The St Helens School Attendance Committee also met on the 15th and heard that the government had decided to postpone its proposed ban on school attendance exemptions. Although the new Education Act would theoretically make school attendance compulsory until the age of fifteen, every local education authority had the right to opt out and allow parents to continue sending their kids out to work at 14. With many St Helens families wanting their children earning as soon as possible, the town's education authority had decided to retain the present school leaving age.
However under certain circumstances parents could currently apply for their youngsters to be allowed to quit school at the even earlier age of thirteen. As the government had decided not to remove this exemption for the time being, Councillor Evelyn Pilkington proposed that the committee introduce its own ban. Councillor McCormick was in agreement: "I second that; it is time it was stopped." He felt that children were being removed from school at the very best time of their life.
However these were two lone voices with all the other committee members wanting the exemption to remain. Cllr. Waring argued that if the eldest child was allowed to be earning at thirteen, their income could be used to support four or five of their siblings at school. And Cllr. Davies said from his experience it was the boys who left school the earliest that made the best workmen. Evelyn Pilkington's motion went to a vote but was heavily defeated. It certainly didn't take Liptons long to get into trouble with the law with their new food store in Bridge Street. What appears to be their old shop in the street is pictured above on the left. They had only opened their new premises on December 3rd and a fortnight later their shop manager was in the dock facing a charge. The court was told that after receiving a number of complaints about the store, Sergeant Gale had gone on surveillance duty. At 11am on a Saturday morning the officer had taken up position and he kept the shop under observation for a full 50 minutes.
Were they selling drugs, guns, pornography? No eggs! A shop assistant had been standing outside the store selling eggs from a box that was half a yard outside of its building line. According to Sgt. Gale as many as 400 to 500 people had been forced to step into the road to get round the obstruction during his fifty-minute stake-out. The police then took even the most minor of offences seriously and the manager of the shop was fined 10 shillings.
I've written on a few occasions that a dispute between a married couple being played out in a public court was far from helpful to their situation. This usually occurred with a wife's application for a maintenance or affiliation order – as they were known – when couples had separated on either a temporary or permanent basis. On the 17th the St Helens Reporter described one of the worst examples of this when Edward and Edith Bretherton had chucked insults at each other in a recent Police Court hearing.

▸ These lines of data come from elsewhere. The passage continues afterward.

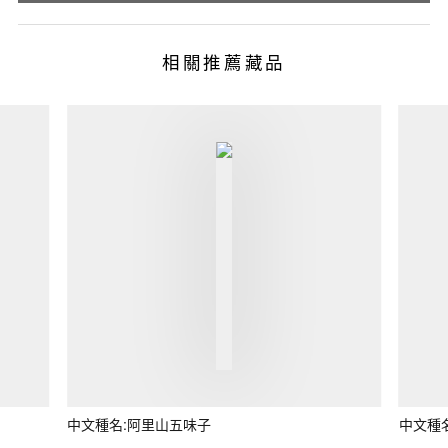
相關推薦藏品
中文種名:阿里山五味子
中文種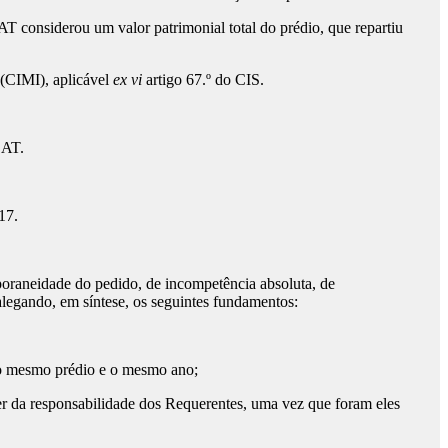
T considerou um valor patrimonial total do prédio, que repartiu
 (CIMI), aplicável
ex vi
artigo 67.º do CIS.
 AT.
17.
mporaneidade do pedido, de incompetência absoluta, de
alegando, em síntese, os seguintes fundamentos:
 o mesmo prédio e o mesmo ano;
er da responsabilidade dos Requerentes, uma vez que foram eles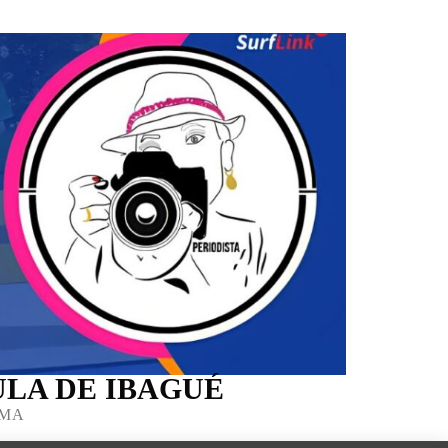
LA DE IBAGUÉ
IMA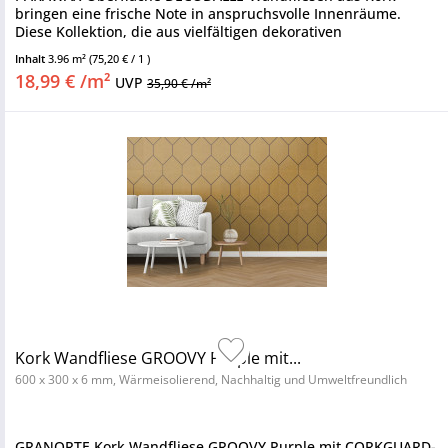
bringen eine frische Note in anspruchsvolle Innenräume.
Diese Kollektion, die aus vielfältigen dekorativen
Korkoberflächen besteht,...
Inhalt
3.96 m²
(75,20 € / 1 )
18,99 € /m²
UVP
35,90 € /m²
Kork Wandfliese GROOVY Purple mit...
600 x 300 x 6 mm, Wärmeisolierend, Nachhaltig und Umweltfreundlich
GRANORTE Kork Wandfliese GROOVY Purple mit CORKGUARD-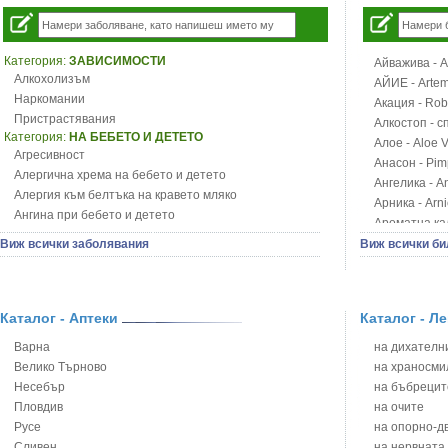
Категория:
ЗАВИСИМОСТИ
Айважива - Al
Алкохолизъм
АЙИЕ - Artemi
Наркомании
Акация - Rob
Пристрастявания
Алкостоп - с
Категория:
НА БЕБЕТО И ДЕТЕТО
Алое - Aloe 
Агресивност
Анасон - Pim
Алергична хрема на бебето и детето
Ангелика - An
Алергия към белтъка на кравето мляко
Арника - Arn
Ангина при бебето и детето
Ароматна кал
Анемия при бебето и детето
Арония - So
Виж всички заболявания
Виж всички би
Апетит - пълни деца
Бабини зъби -
Аромотерапия и децата
Билки за ба
Безапетитие при бебето и детето
Блатен аир -
Бронхиална астма при бебето и детето
Каталог - Аптеки
Каталог - Л
Блатен тъжни
Бронхит и пневмония при деца
Блян
Варна
на дихателни
Варицела
Бобови шушул
Велико Търново
на храносми
Висока температура на бебето и детето
Божур - Paeo
Несебър
на бъбрецит
Възпаление на ушите на бебето и детето
Борови връхче
Пловдив
на очите
Глисти
Босилек - Oc
Русе
на опорно-д
Грижа за пъпа на новороденото
Брей - Tamu
Сливен
на нервната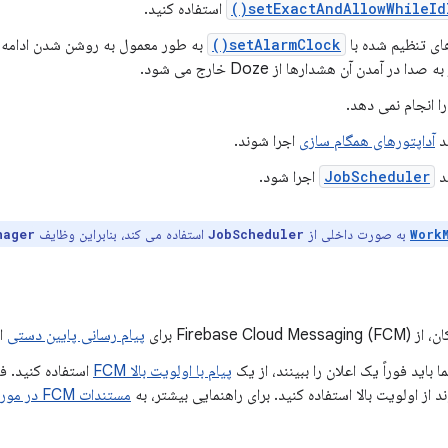
setExactAndAllowWhileIdle
استفاده کنید.
های تنظیم شده با
setAlarmClock()
به طور معمول به روشن شدن ادامه 
 صدا در آمدن آن هشدارها از Doze خارج می شود.
د
آداپتورهای همگام سازی
اجرا شوند.
د
JobScheduler
اجرا شود.
به صورت داخلی از
استفاده می کند، بنابراین وظایف
nager
JobScheduler
Work
Firebase Cl) برای
پیام رسانی پایین دستی
اس
ا باید فوراً یک اعلان را ببینند، از یک
پیام با اولویت بالا FCM
استفاده کنید. ف
 از اولویت بالا استفاده کنید. برای راهنمایی بیشتر، به
مستندات FCM در مورد اولویت پیام برای Android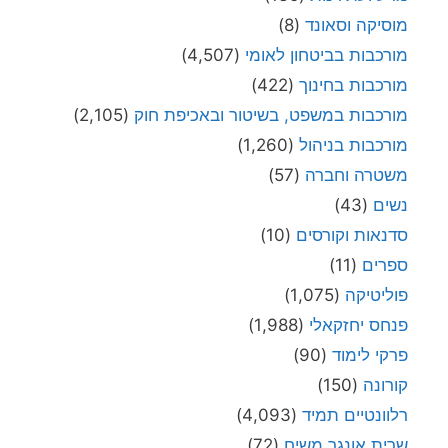
מוסיקה וסאונד
(8)
מורכבות בביטחון לאומי
(4,507)
מורכבות בחינוך
(422)
מורכבות במשפט, בשיטור ובאכיפת חוק
(2,105)
מורכבות בניהול
(1,260)
משטרה וחברה
(57)
נשים
(43)
סדנאות וקורסים
(10)
ספרים
(11)
פוליטיקה
(1,075)
פנחס יחזקאלי
(1,988)
פרקי לימוד
(90)
קורונה
(150)
רלוונטיים תמיד
(4,093)
שרית אונגר משיח
(72)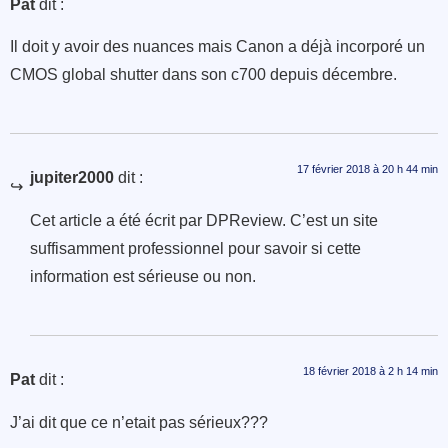
Pat
dit :
Il doit y avoir des nuances mais Canon a déjà incorporé un
CMOS global shutter dans son c700 depuis décembre.
17 février 2018 à 20 h 44 min
jupiter2000
dit :
Cet article a été écrit par DPReview. C’est un site
suffisamment professionnel pour savoir si cette
information est sérieuse ou non.
18 février 2018 à 2 h 14 min
Pat
dit :
J’ai dit que ce n’etait pas sérieux???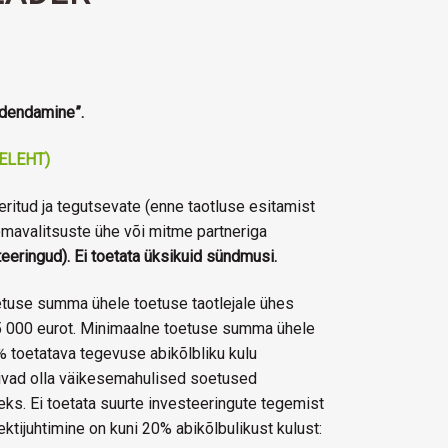
edendamine”.
MELEHT)
itud ja tegutsevate (enne taotluse esitamist
mavalitsuste ühe või mitme partneriga
eringud). Ei toetata üksikuid sündmusi.
tuse summa ühele toetuse taotlejale ühes
15 000 eurot. Minimaalne toetuse summa ühele
% toetatava tegevuse abikõlbliku kulu
ivad olla väikesemahulised soetused
ks. Ei toetata suurte investeeringute tegemist
ktijuhtimine on kuni 20% abikõlbulikust kulust: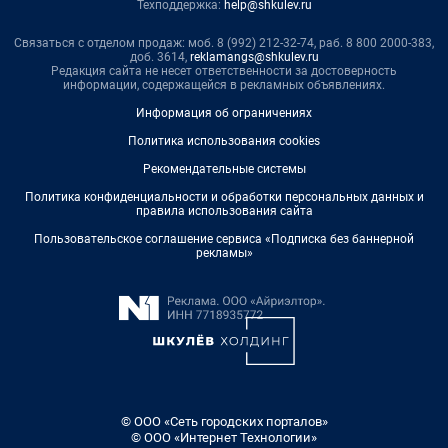
Техподдержка:
help@shkulev.ru
Связаться с отделом продаж: моб. 8 (992) 212-32-74, раб. 8 800 2000-383,
доб. 3614,
reklamangs@shkulev.ru
Редакция сайта не несет ответственности за достоверность
информации, содержащейся в рекламных объявлениях.
Информация об ограничениях
Политика использования cookies
Рекомендательные системы
Политика конфиденциальности и обработки персональных данных и
правила использования сайта
Пользовательское соглашение сервиса «Подписка без баннерной
рекламы»
© ООО «Сеть городских порталов»
© ООО «Интернет Технологии»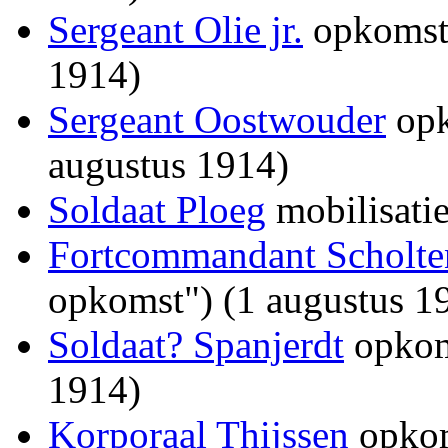
Sergeant Olie jr.
opkomst 
1914)
Sergeant Oostwouder
opk
augustus 1914)
Soldaat Ploeg
mobilisati
Fortcommandant Scholte
opkomst") (1 augustus 1
Soldaat? Spanjerdt
opkoms
1914)
Korporaal Thijssen
opkom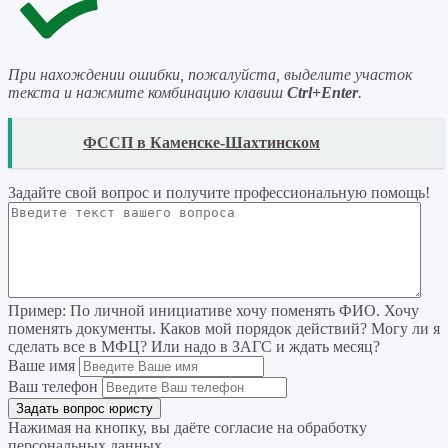
При нахождении ошибки, пожалуйста, выделите участок
текста и нажмите комбинацию клавиш
Ctrl+Enter
.
READ
ФССП в Каменске-Шахтинском
Задайте свой вопрос
и получите профессиональную помощь
!
Пример:
По личной инициативе хочу поменять ФИО. Хочу
поменять документы. Каков мой порядок действий? Могу ли я
сделать все в МФЦ? Или надо в ЗАГС и ждать месяц?
Ваше имя
Ваш телефон
Нажимая на кнопку, вы даёте согласие на
обработку
персональных данных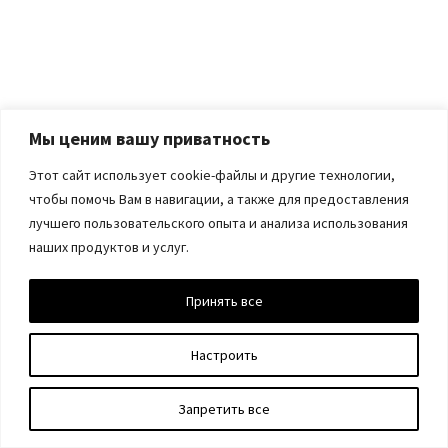
Мы ценим вашу приватность
Этот сайт использует cookie-файлы и другие технологии,
чтобы помочь Вам в навигации, а также для предоставления
лучшего пользовательского опыта и анализа использования
наших продуктов и услуг.
Принять все
Настроить
Запретить все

In 1910 at the age of twenty-two, Edward had married Edith Preece and the couple initially lived with the woman's father in Blackbrook Road and had five children – four of whom were still alive. But relations between the couple soon deteriorated and in October 1915 Edward enlisted in the army mainly, he said, to get away from his nagging wife. After her husband had been gassed in the war, Edith is supposed to have told a friend that she wished he had been killed.
The couple finally parted in March 1920 and Edward was now living in Clock Face Road with another woman who had given birth to his twins. He had voluntarily been paying his wife £2 per week maintenance since they parted but Edith now wanted this formalising into a court-backed affiliation order in case her husband did a bunk. The couple quarrelled in court over money, with the woman claiming that her husband earned £5 per week as a cooper. "Nothing of the sort", said Edward.
They quarrelled over whether Edith had told her husband to leave the marital home. "May God forgive you", was Edward's response to his wife's complete denial. The husband accused his wife of not allowing him to go to the pictures, theatre or football matches on Saturdays. Edith said that was because he took the other woman with him. Things got so heated that Edward accused Edith of being a "dirty, nasty, insulting thing". He said he had only hit his wife once after she had called him a certain name and since their split he thought she was doing "jolly well" to be getting £2 out of him.
This diatribe was all so unnecessary. One of the few things they did not disagree over was the £2 per week maintenance! This was already being paid and could easily have been put on a formal footing without all this dirt being thrown and a juicy story published in the papers for the public to salivate over. At the end of it all the magistrates asked Edward if he was prepared to go back to his wife. Now that really was wishful thinking! But it was all part of the process and "not on any consideration" was the predictable response and the order was granted.
Also in the Reporter was a large advert from the Co-op – or the St. Helens Industrial Co-operative Society Ltd. – to give them the name they advertised under but hardly anybody used. The Baldwin Store was promoting its "Dividend Sale and Christmas Show". Not that they were discounting the divis but reminding customers that dividends were available on all purchases. The Christmas "show" simply referred to festive food and gifts on display, including dolls "dressed and undressed".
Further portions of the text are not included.